A month or so ago I wrote about the galaxy NGC 4522 undergoing the process of ‘ram pressure stripping’ as it falls through a cluster of galaxies. Although the space between the galaxies seems pretty empty it has a thin gas floating in it - and there’s enough there that a galaxy ploughing through at hundreds of kilometers a second feels an enormous wind in its face, with the result that is gas is blasted off it into a trailing cloud. This stripping is a fairly interesting process with profound consequences for the galaxy in question, so astronomers are obviously interested in studying it. But - as is often the case when you study such a vast and slow-moving beast as a galaxy - some questions can be difficult to answer just by looking through a telescope.

A simulated galaxy undergoing ram stripping. The image is about a million light years top to bottom.

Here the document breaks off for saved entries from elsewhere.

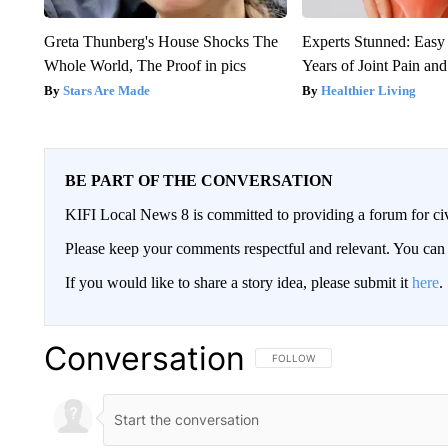
Greta Thunberg's House Shocks The
Experts Stunned: Easy 
Whole World, The Proof in pics
Years of Joint Pain and 
Stars Are Made
Healthier Living
BE PART OF THE CONVERSATION
KIFI Local News 8 is committed to providing a forum for civ
Please keep your comments respectful and relevant. You c
If you would like to share a story idea, please submit it
here
.
Conversation
FOLLOW THIS CONVERSATION TO 
FOLLOW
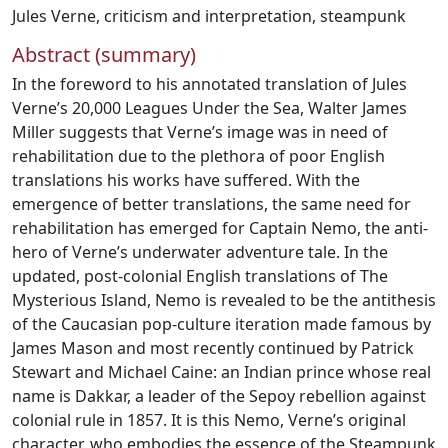
Jules Verne
,
criticism and interpretation
,
steampunk
Abstract (summary)
In the foreword to his annotated translation of Jules
Verne’s 20,000 Leagues Under the Sea, Walter James
Miller suggests that Verne’s image was in need of
rehabilitation due to the plethora of poor English
translations his works have suffered. With the
emergence of better translations, the same need for
rehabilitation has emerged for Captain Nemo, the anti-
hero of Verne’s underwater adventure tale. In the
updated, post-colonial English translations of The
Mysterious Island, Nemo is revealed to be the antithesis
of the Caucasian pop-culture iteration made famous by
James Mason and most recently continued by Patrick
Stewart and Michael Caine: an Indian prince whose real
name is Dakkar, a leader of the Sepoy rebellion against
colonial rule in 1857. It is this Nemo, Verne’s original
character, who embodies the essence of the Steampunk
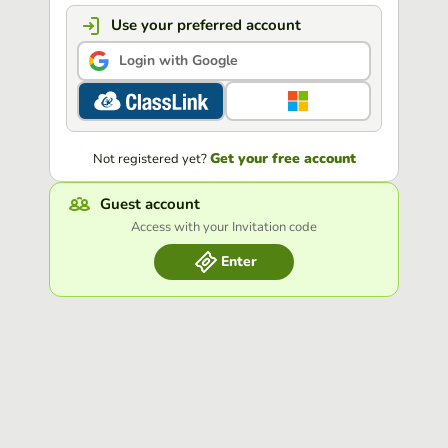
Use your preferred account
Login with Google
Get your free account
Not registered yet?
Guest account
Access with your Invitation code
Enter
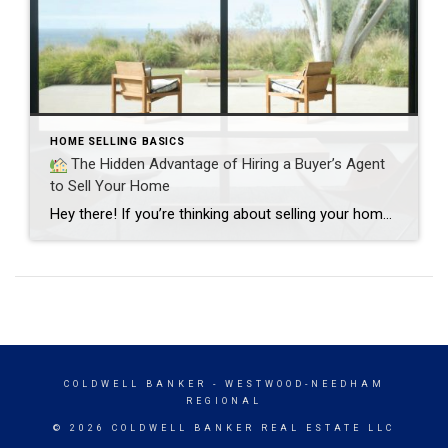
HOME SELLING BASICS
The Hidden Advantage of Hiring a Buyer’s Agent
to Sell Your Home
Hey there! If you’re thinking about selling your home—first off, congrats!
COLDWELL BANKER
- WESTWOOD-NEEDHAM
REGIONAL
© 2026 COLDWELL BANKER REAL ESTATE LLC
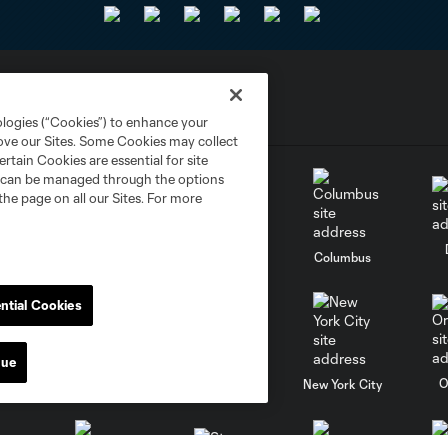
ologies (“Cookies”) to enhance your
rove our Sites. Some Cookies may collect
rtain Cookies are essential for site
nd can be managed through the options
the page on all our Sites. For more
go
Cincinnati
Colorado
Columbus
ntial Cookies
nue
al
Nashville
O
New England
New York City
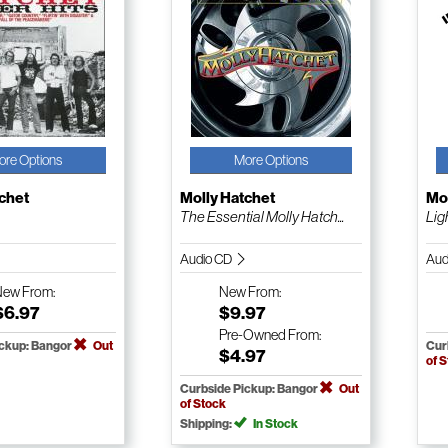
ore Options
More Options
chet
Molly Hatchet
Mol
The Essential Molly Hatch...
Lig
Audio CD
Aud
New
From:
New
From:
$6.97
$9.97
Pre-Owned
From:
ickup: Bangor
Out
Cur
$4.97
of 
Curbside Pickup: Bangor
Out
of Stock
Shipping:
In Stock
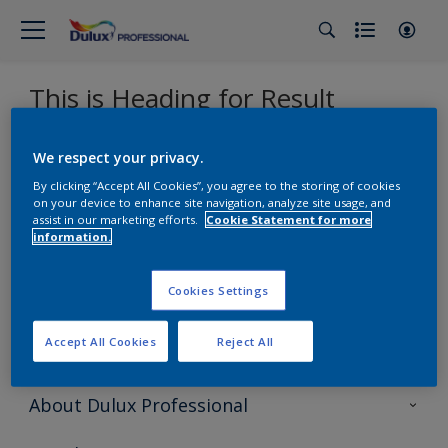
This is Heading for Result
We respect your privacy.
Sorry, we couldn’t find the product you were looking for.
Select 'Clear all' to start over and discover our other
By clicking “Accept All Cookies”, you agree to the storing of cookies
products.
on your device to enhance site navigation, analyze site usage, and
assist in our marketing efforts.
Cookie Statement for more
information.
Find us on
Cookies Settings
Accept All Cookies
Reject All
About Dulux Professional
Contact Us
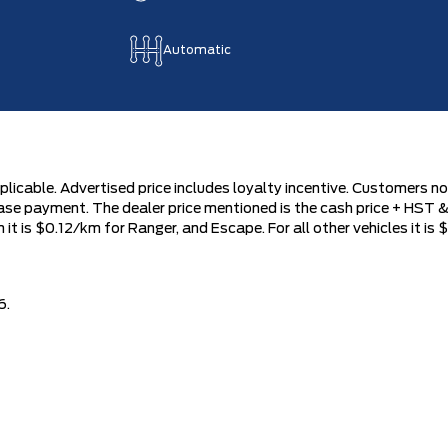
Automatic
plicable. Advertised price includes loyalty incentive. Customers not
se payment. The dealer price mentioned is the cash price + HST & 
 is $0.12/km for Ranger, and Escape. For all other vehicles it is $
6.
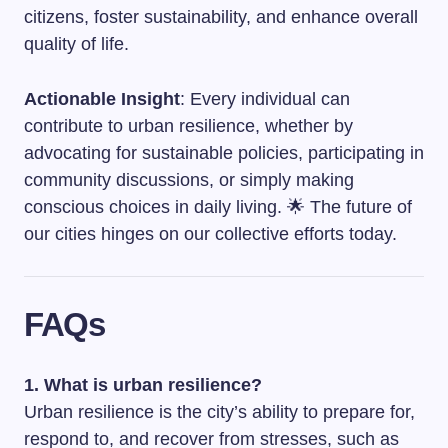
citizens, foster sustainability, and enhance overall
quality of life.
Actionable Insight
: Every individual can
contribute to urban resilience, whether by
advocating for sustainable policies, participating in
community discussions, or simply making
conscious choices in daily living. 🌟 The future of
our cities hinges on our collective efforts today.
FAQs
1. What is urban resilience?
Urban resilience is the city’s ability to prepare for,
respond to, and recover from stresses, such as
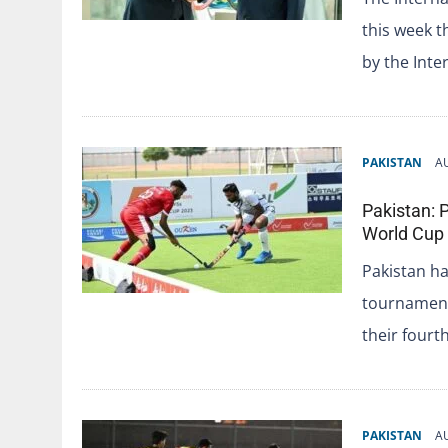
this week t
by the Inte
PAKISTAN
A
Pakistan: P
World Cup 
Pakistan ha
tournament
their fourt
PAKISTAN
A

For example: what’s the most important property of the gas in determining the amount of stripping that goes on? Is it the density of the gas, or the speed at which the galaxy hits it? Then again, does the temperature of the gas have a bigger effect? To answer this question observationally we’d find lots of galaxies undergoing stripping, measure all the quantities we’re interested in, and look for a relationship. But it might not turn out to be as simple as all that. For instance, the gas tends to be hotter and denser in bigger clusters. So if we find a relationship between stripping and density, it could just be telling us about the cluster mass. Since cluster masses are often quite hard to measure accurately - and in fact we often measure them by looking at the gas temperature - sorting out which variables are affecting what can be tricky.